3) Configure the bot fulfillment method

We now want our bot to use our recently developed Lambda function in order to fulfill the user requests for the Birthday intent, so what we only need to do now is to tell our intent to fulfill its requests by calling our Lambda function. This can be done in the intent’s console:

If we did everything OK, our console should look like this:

4) Build and test the bot

We are almost done! Now we have to build our bot, in order for it to be available to receve queries. In order to do that, we have to press the “Build” button. In case there is an error building the bot, we have to fix it and build the bot again.

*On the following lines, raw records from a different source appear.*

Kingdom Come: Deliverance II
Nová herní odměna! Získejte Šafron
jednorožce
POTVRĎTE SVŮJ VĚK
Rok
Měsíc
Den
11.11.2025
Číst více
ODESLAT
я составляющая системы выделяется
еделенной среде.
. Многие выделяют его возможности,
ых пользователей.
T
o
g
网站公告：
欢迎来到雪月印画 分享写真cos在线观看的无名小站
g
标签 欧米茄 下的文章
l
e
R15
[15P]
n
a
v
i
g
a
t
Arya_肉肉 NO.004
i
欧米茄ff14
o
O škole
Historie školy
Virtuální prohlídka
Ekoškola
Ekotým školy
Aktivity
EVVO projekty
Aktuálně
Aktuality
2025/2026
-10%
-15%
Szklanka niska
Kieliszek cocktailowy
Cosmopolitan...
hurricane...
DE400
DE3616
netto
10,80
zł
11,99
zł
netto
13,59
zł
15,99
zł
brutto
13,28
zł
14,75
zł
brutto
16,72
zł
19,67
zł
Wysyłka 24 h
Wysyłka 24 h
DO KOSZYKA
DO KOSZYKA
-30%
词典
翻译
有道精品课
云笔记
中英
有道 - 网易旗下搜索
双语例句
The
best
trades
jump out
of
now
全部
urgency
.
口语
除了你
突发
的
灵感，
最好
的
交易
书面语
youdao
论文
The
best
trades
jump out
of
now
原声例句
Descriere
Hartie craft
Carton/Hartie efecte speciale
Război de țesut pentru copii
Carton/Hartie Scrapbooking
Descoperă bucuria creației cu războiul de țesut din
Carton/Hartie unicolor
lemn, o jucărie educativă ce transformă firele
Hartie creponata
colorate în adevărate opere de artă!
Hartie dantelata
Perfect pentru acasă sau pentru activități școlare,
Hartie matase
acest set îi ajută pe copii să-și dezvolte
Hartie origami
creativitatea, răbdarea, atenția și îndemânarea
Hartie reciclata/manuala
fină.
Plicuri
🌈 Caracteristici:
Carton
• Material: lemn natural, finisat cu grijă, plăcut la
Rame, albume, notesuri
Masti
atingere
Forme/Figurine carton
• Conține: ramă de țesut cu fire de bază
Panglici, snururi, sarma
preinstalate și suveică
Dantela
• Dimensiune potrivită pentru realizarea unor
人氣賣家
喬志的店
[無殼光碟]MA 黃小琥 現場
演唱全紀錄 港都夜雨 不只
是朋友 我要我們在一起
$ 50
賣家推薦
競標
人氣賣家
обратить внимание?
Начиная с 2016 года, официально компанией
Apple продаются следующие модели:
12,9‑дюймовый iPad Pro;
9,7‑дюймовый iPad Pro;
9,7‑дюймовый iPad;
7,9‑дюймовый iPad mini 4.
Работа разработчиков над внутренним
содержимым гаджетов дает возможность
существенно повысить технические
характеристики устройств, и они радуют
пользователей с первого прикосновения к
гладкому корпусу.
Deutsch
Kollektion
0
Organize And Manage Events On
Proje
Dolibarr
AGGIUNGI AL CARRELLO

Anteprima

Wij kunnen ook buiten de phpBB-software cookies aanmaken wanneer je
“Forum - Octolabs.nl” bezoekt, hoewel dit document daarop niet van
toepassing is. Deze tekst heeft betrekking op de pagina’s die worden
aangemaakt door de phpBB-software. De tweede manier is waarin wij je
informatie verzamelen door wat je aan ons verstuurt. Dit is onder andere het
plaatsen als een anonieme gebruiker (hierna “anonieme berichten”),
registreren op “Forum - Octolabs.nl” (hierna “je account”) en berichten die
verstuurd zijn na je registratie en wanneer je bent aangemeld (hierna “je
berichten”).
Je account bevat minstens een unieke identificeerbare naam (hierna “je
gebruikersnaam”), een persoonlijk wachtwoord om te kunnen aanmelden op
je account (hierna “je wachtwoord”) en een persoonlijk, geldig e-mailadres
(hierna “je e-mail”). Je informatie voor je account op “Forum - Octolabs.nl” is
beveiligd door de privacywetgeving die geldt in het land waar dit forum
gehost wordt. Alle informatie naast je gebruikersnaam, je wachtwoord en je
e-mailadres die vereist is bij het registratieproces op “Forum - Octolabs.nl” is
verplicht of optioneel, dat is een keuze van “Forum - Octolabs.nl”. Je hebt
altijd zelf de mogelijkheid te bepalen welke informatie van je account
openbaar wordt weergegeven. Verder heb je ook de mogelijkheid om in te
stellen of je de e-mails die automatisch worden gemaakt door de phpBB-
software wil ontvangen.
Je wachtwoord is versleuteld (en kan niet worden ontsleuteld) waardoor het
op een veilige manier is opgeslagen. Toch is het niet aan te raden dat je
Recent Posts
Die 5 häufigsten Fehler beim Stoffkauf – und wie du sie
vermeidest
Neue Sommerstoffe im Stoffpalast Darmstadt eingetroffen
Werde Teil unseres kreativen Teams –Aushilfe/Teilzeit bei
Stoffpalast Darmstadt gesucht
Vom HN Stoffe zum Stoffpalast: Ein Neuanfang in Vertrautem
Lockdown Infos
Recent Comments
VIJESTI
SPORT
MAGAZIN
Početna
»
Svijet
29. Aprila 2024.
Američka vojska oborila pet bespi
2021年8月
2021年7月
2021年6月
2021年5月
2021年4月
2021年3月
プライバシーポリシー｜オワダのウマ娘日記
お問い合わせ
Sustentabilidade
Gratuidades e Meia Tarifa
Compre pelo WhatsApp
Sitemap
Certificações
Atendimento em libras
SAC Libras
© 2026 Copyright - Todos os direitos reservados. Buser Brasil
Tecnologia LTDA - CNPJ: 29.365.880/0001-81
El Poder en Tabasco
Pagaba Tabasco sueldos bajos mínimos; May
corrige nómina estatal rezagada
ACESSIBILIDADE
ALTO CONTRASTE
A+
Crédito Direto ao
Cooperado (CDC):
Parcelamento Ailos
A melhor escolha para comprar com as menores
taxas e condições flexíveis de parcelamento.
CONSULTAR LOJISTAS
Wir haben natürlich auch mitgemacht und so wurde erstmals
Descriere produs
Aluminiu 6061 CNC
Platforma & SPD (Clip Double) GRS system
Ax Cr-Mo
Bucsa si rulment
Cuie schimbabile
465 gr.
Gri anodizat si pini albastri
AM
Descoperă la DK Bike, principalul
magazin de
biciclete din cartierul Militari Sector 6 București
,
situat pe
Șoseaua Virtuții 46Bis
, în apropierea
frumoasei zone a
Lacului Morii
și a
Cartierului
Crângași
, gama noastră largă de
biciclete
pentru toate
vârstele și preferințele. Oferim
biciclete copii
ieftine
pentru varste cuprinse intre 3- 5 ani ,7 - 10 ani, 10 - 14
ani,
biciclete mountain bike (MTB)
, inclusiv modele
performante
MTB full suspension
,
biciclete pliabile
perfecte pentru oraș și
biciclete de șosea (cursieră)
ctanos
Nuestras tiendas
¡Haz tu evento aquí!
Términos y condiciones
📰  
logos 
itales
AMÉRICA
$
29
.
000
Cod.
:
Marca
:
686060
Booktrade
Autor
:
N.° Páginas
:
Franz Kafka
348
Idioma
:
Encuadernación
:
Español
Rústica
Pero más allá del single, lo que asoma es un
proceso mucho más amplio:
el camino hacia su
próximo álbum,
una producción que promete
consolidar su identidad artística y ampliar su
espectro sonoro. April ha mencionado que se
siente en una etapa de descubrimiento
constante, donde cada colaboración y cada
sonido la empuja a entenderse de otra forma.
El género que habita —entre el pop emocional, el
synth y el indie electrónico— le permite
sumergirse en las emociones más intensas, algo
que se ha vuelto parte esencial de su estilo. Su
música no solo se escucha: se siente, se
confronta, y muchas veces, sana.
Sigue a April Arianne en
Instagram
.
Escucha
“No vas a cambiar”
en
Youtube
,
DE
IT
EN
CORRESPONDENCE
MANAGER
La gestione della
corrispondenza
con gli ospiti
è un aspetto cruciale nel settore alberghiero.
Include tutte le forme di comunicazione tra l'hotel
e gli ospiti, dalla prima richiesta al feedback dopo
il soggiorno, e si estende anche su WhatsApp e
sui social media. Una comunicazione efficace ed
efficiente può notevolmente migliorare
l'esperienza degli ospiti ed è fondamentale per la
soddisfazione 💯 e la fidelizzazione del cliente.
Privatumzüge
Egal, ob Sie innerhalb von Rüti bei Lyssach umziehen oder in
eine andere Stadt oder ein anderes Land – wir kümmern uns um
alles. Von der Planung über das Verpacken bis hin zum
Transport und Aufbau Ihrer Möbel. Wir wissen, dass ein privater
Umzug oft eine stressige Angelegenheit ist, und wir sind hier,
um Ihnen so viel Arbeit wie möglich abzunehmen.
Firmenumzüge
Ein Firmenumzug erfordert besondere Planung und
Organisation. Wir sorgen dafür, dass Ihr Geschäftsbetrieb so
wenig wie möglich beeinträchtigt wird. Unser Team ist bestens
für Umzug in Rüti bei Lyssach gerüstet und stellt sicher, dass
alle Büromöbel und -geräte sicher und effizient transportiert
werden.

Now it’s time to test our bot. That can be done by using the bot console, located at the very right of the screen of the bot (you may read “Test Chatbot” at the top right corner of the screen). Having in mind the utterances you created for the intent, you can use them with different values for the slot name, and see what happens. Here are some examples:

How about that? Nice, huh? Try typing your own text and see what happens.

Tips when creating a bot

  1. Use only one Lambda function. If you modularize the code wisely and keep your code maintainable, you won’t need more than one Lambda function to handle your bot’s requests. This has two major advantages: you can have only one project folder for the entire bot, having libraries and shared code only in one place. On the other hand, Lambda requests can be costly after certain number and, in case you need to make calls to other Lambda functions, that may increase your budget.
  2. Create a init/test intent to test more complex requests. You may have already noticed that, for example, session attributes cannot be set from the bot console (at least not yet), so a nice and easy way to set these attributes in order to test your bot is to have an extra intent that when called sets all the session attributes. This will be done in the Lambda function, of course. Remember to disable this intent when moving the bot to production.
  3. Test from the AWS Lambda console first. You can also simulate bot requests from the Lambda console. The main advantage of this is that allows you to test the Lambda function from the console, where you can visualize the errors, logs and other info you may want to log into the console.
  4. Create a script to compress and upload your project. As you may upload your project multiple times, it is a nice idea to create a script that does all the job for you, so having one that compresses your project folder contents and uploads the .zip file to AWS Lambda will save you a lot of time.

Wrapping up

Creating chatbots has become extremely easy because of the technologies that provide machine learning-based engines to process text or voice, leaving us only the task of developing the connection of the bot with our API, database or other external service. Amazon Lex is a good option to achieve this and developing a chatbot by using this technology is very straightforward.